(dissenting).
The majority concludes that the language of MinmStat. § 176.101, subd. 6 (2014), not only requires that an employee seeking permanent-total-disability benefits meet the permanent-partial-disability rating threshold described in the statute, but also requires that the employee demonstrate that the permanent-partial-disability rating arise from conditions that affect employability. In reaching this conclusion, the majority ignores multiple reasonable interpretations of the statutory language of section 176.101, subdivision 5. In addition, the majority fails to consider the fundamental purpose of workers’ compensation benefits, which is to provide compensation to workers injured on the job.

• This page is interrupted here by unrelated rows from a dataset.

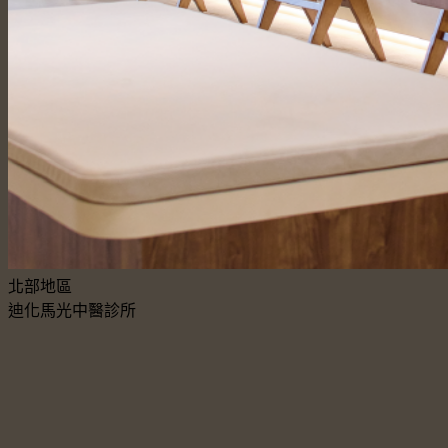
北部地區
迪化馬光中醫診所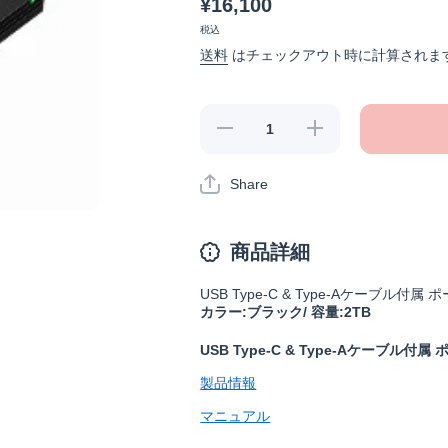
¥16,100
税込
送料
はチェックアウト時に計算されま
【みまも
【みまも
り合図キ
り合図キ
ャンペー
ャンペー
ン】HD-
ン】HD-
Share
PGAC2U3-
PGAC2U3-
BAの数量
BAの数量
を減らす
を増やす
商品詳細
USB Type-C & Type-Aケーブル付属
カラー:ブラック/ 容量:2TB
USB Type-C & Type-Aケーブル付属
製品情報
マニュアル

Finally, the majority disregards past administrative interpretations of this statutory provision as well as the harmful effect of its chosen interpretation. For these reasons, I respectfully dissent.
I would affirm the WCCA’s decision that the conditions giving rise to an employee’s permanent-partial-disability rating need not affect the employee’s ability to work in order to establish permanent total disability under Minn.Stat. § 176.101, subd. 5(2). And because Allan has met the applicable threshold requirement in subdivision 5(2), I would remand this matter to the compensation judge to determine whether Allan is permanently and totally disabled.
I.
Section 176.101, subdivision 5(2), is ambiguous. When interpreting a statute, we give words and phrases their plain and ordinary meaning. Premier Bank v, Becker Dev., LLC, 785 N.W.2d 758, 759 (Minn.2010). “If a statute has more than one reasonable interpretation, then it is ambiguous and we may resort to the canons of statutory construction to determine its meaning.” State v. Nelson, 842 N.W.2d 438, 436 (Minn.2014); see also Am. Family Ins. Grp. v. Schroedl, 616 N.W.2d 273, 277 (Minn.2000) (stating that a statute is ambiguous when its language is subject to more than one reasonable interpretation). When read in context, the meaning of the phrase “in combination with” is subject to multiple reasonable meanings.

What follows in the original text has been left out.